I look past him to the restroom door. “What are you really doing here, Tommy?”

He steps right to be sure he’s blocking my exit. “You need to understand something. Those guys you’re about to talk to in that conference room, those so-called Southern gentlemen . . . they’re local, okay? My partners ain’t local. They’re from Jersey. So remember this: whatever gets said in that room in the next few minutes, those clowns don’t speak for my partners.”

“You got bigger problems than me, Tommy. That paper mill deal? Selling U.S. Senate votes? The FBI will bury you under a federal prison for that. Ask the governor of Illinois. Correction, the ex-governor. The thing is, you’d never get to prison, because the Chinese would kill you first. The Chinese intelligence services, Tommy. They make the mob look like Girl Scouts. So listen hard in that conference room and make sure I stay healthy. That’s your best survival strategy. Now, let me out. I’ve got a meeting.”

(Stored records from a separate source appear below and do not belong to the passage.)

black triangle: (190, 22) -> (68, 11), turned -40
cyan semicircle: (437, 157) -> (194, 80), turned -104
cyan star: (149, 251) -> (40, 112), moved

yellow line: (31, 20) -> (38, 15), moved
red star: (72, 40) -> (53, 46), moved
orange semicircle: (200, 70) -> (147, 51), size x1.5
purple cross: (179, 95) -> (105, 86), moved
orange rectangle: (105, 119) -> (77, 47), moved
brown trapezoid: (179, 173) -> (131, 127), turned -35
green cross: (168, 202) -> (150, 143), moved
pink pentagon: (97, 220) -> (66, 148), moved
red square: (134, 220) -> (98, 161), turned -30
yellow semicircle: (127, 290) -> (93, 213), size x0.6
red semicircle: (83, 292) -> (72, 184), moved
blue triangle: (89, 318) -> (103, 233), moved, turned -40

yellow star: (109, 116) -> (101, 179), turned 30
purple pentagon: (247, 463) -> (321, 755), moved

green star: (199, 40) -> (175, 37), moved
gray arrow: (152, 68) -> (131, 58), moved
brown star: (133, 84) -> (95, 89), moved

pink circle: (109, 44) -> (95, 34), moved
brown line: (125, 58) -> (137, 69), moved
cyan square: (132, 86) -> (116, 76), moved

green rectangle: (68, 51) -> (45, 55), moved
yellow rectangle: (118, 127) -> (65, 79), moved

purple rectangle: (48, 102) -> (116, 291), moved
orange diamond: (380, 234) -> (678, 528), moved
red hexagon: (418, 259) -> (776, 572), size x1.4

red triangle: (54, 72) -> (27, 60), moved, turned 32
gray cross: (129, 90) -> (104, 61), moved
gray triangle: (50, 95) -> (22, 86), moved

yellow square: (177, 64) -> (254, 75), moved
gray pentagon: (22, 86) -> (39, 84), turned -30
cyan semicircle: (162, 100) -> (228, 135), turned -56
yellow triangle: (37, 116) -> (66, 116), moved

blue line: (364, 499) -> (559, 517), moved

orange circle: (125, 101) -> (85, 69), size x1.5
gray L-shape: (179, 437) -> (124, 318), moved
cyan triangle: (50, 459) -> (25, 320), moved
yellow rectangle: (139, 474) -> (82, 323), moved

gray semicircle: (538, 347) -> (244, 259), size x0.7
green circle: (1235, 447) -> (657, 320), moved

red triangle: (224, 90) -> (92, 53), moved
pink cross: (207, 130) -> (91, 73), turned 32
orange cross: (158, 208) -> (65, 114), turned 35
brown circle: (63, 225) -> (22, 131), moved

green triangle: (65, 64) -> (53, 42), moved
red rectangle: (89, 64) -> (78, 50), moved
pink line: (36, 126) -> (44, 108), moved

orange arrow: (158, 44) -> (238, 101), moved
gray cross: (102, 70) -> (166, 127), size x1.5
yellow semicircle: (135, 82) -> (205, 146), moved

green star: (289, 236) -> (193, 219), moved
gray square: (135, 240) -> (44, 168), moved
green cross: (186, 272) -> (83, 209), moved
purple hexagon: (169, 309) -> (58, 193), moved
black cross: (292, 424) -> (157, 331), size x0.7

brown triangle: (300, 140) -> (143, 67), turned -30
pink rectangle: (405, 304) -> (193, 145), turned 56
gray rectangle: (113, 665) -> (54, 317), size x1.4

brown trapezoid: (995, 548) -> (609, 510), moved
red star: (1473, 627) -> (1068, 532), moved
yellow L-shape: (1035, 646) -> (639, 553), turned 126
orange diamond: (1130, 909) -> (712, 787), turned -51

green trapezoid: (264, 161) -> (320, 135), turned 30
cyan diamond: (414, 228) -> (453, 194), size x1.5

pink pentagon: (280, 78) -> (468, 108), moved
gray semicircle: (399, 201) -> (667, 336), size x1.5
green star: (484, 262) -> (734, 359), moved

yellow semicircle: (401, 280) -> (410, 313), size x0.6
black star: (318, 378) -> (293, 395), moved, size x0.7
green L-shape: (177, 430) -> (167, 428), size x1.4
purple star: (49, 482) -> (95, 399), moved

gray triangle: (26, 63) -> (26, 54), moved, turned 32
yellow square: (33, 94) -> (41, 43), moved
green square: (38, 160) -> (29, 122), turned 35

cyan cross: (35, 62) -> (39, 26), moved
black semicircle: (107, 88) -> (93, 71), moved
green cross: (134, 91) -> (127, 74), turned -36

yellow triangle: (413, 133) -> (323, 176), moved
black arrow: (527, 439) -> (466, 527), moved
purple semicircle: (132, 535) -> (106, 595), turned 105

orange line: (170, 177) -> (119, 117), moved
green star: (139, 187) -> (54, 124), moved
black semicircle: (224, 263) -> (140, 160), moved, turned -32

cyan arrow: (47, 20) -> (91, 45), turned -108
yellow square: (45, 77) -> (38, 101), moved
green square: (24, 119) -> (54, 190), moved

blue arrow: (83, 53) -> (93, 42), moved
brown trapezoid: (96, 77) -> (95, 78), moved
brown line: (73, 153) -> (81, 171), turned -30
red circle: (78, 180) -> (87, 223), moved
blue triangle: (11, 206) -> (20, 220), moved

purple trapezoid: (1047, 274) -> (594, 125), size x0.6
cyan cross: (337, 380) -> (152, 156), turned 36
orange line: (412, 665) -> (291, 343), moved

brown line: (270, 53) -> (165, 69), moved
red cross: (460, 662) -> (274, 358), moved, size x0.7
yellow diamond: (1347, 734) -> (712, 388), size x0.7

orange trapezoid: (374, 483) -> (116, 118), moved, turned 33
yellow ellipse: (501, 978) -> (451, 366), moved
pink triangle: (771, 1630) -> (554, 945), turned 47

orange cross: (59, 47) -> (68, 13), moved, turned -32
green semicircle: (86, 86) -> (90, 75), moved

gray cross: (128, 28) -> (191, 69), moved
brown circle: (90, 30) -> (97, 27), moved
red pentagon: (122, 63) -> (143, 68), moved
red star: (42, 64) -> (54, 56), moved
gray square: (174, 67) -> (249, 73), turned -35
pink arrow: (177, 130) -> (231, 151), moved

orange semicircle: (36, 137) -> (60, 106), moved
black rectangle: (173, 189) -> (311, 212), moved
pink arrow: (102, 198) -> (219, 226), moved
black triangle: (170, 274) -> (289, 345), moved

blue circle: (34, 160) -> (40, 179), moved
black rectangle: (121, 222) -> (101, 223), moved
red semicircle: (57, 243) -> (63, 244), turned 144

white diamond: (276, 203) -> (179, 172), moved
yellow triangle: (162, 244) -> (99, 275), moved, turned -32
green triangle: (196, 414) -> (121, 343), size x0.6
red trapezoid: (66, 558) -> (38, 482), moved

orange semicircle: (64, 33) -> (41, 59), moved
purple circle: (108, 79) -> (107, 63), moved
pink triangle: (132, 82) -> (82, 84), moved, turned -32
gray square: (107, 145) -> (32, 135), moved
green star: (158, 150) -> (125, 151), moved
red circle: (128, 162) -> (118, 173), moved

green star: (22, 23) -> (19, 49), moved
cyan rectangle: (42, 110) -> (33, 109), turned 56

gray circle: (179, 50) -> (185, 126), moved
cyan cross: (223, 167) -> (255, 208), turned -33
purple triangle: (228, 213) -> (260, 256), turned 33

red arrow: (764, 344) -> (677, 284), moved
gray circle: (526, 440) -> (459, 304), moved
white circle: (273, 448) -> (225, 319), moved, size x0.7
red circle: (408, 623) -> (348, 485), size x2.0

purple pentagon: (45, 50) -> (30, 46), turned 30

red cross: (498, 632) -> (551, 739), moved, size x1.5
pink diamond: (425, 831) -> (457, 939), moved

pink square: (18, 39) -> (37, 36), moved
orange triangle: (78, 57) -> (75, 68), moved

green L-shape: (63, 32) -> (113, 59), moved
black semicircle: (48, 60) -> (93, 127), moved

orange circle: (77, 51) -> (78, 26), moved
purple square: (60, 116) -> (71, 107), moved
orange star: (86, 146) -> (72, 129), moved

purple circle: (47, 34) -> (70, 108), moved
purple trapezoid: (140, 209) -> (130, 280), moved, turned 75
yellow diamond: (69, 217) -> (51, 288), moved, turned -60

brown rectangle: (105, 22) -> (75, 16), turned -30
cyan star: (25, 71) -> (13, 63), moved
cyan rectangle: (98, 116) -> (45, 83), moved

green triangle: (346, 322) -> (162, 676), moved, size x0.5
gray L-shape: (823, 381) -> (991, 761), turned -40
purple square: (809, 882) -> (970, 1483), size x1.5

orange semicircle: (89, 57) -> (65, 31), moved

Unlike my first formal encounter with the Poker Club, this time eight of twelve members are present. I feel like I’m facing an all-male Senate committee, not least because it’s being chaired by an irascible octogenarian.

As before, Claude Buckman sits at the head of the long rosewood table, Donnelly to his right, Arthur Pine to his left. On Donnelly’s side sit Senator Avery Sumner, Wyatt Cash, and Dr. Lacey. On Pine’s side sit Beau Holland and Tommy Russo. I’m at the far end, opposite Buckman. Cell phones lie in front of each man, all switched off. This time, I was wanded and searched by a security man before entering the conference room, to be sure I’m carrying no recording devices. When he searched me, I suppressed a sigh of relief that I’d left Nadine’s pistol in the Flex. As I prepared to leave the barn this morning, Nadine insisted that I bring her gun with me. I assented, but on the condition that she would remain behind while Aaron Terrell dropped me outside the sheriff’s department to pick up the Flex.